Browse Theses

This dissertation deals, in general, with adaptive filtering and presents several least mean-square (LMS)-type algorithms that could be used in many adaptive filtering applications like system identification, noise cancellation, channel equalization, and signal prediction. The aim is to improve the performance of these applications by minimizing the mean-square error, increasing the rate of convergence, and improving the tracking capability of the proposed adaptive algorithms. In addition, the research work in this dissertation introduces an adaptive noise canceller for solving the signal leakage or crosstalk problem.

Two proposed LMS-type algorithms, based mainly on error normalization, are analyzed and simulated in system identification using different cases of correlated and uncorrelated input data in stationary and nonstationary environments. Simulation results show significant improvements of the proposed algorithms over other algorithms in achieving higher rates of convergence with the same value of steady-state mean-square error. Two more algorithms are analyzed and simulated in adaptive noise cancellation using real speech signals. The first one is a time-varying step-size algorithm that employs both data and error normalization in its update recursion. The second algorithm uses a step-size that varies in time between two hard limits based on a predetermined nonlinear decreasing function of signal to noise ratio (SNR) estimated at every iteration. Simulation results of these algorithms show their superior performance over other algorithms in minimizing signal distortion and reverberation in the recovered speech.

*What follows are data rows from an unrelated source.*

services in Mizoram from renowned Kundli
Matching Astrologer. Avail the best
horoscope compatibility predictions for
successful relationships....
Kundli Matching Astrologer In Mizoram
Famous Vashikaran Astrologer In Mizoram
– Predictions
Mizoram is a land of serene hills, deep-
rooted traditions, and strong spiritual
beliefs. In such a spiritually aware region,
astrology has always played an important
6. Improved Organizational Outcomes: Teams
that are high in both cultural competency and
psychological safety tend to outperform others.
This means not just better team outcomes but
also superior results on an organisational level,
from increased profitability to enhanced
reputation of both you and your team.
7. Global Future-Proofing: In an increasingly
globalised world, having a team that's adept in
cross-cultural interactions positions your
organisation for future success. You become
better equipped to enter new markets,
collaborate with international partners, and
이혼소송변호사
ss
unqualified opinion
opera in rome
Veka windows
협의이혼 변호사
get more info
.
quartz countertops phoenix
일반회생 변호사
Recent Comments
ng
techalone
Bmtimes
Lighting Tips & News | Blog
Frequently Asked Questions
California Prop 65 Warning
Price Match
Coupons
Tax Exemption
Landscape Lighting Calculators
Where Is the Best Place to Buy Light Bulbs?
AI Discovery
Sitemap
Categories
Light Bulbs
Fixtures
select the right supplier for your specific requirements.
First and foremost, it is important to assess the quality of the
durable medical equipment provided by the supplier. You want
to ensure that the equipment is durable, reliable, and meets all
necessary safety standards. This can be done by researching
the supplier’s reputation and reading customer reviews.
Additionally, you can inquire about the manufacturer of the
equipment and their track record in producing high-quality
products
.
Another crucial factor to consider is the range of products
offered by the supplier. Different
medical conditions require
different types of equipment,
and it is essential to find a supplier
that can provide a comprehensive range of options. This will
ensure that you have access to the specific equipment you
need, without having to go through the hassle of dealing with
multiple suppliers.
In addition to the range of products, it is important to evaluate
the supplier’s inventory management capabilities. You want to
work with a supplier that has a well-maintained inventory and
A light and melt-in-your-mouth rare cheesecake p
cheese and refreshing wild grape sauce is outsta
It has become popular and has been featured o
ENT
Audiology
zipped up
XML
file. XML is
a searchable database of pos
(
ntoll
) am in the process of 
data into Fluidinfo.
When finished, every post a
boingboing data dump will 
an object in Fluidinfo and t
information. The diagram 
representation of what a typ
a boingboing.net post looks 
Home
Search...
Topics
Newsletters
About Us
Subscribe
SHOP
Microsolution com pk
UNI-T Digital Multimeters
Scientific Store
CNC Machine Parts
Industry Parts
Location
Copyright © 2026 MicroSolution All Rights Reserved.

Finally, a new adaptive noise canceller is proposed to improve the system performance in the presence of crosstalk or signal leakage in the reference input. The proposed adaptive noise canceller consists of three microphones and two adaptive filters that automatically adjust their coefficients through LMS-type algorithms to produce an output that is as close as possible to the original speech signal. Simulation results in both stationary and nonstationary noise environments show significant improvements of this proposed adaptive noise canceller over the conventional one.